Hydroxychloroquine went from a relatively unknown malaria drug just a few years ago to a highly controversial treatment for COVID-19 during the pandemic. Now, doctors are uncovering surprising ways that this repurposed medication may be the answer for treating cancer.
Although cancer cells can become resistant to hydroxychloroquine, the new findings open the door for more effective combination treatments. Simply put, researchers have discovered how to team this versatile drug with other treatments which cover up any weaknesses hydroxychloroquine may have.
As scientists race to find new weapons in the war on cancer, some are taking a fresh look at old drugs that may have untapped cancer-fighting potential. One such drug is hydroxychloroquine, which has shown promise in attacking cancer cells by disrupting their ability to recycle resources.

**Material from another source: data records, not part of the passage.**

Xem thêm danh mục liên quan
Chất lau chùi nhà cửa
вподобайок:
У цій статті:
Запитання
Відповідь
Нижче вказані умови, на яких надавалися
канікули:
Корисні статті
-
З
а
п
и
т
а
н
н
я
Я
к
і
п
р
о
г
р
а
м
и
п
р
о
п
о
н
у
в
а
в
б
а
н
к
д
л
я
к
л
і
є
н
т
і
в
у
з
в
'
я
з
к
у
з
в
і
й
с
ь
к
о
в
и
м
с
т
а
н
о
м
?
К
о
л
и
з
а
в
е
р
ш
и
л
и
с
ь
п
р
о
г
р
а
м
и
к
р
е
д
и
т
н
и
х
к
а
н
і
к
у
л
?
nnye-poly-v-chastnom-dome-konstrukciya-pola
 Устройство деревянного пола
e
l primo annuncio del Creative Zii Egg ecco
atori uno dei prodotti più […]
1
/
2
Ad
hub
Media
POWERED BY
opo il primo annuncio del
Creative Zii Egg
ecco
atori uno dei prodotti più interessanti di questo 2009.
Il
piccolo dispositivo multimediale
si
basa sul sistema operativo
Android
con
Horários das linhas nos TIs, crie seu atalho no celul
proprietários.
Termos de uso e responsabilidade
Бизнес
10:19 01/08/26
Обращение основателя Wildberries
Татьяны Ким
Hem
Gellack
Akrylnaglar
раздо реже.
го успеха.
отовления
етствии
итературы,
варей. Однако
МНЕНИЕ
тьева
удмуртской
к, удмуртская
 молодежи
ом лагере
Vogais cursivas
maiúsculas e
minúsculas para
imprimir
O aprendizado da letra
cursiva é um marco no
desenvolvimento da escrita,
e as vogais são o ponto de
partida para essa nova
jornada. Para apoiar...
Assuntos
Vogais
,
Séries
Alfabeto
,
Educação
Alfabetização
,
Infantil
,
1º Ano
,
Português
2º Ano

Despite hydroxychloroquine’s effectiveness at cutting off this vital lifeline for cancer, clinical trials have been disappointing, with cancer cells often finding ways to overcome the drug’s effects. Now, researchers at the Medical University of South Carolina’s Hollings Cancer Center believe they’ve uncovered the key to this resistance – and it isn’t what they expected.
“We thought the main interaction of hydroxychloroquine with cancer was this process of autophagy, but it appears instead that processes unrelated to autophagy may be the most important for cancer cells to survive this therapy,” explains Joe Delaney, Ph.D., who led the study published in the journal Cell Cycle.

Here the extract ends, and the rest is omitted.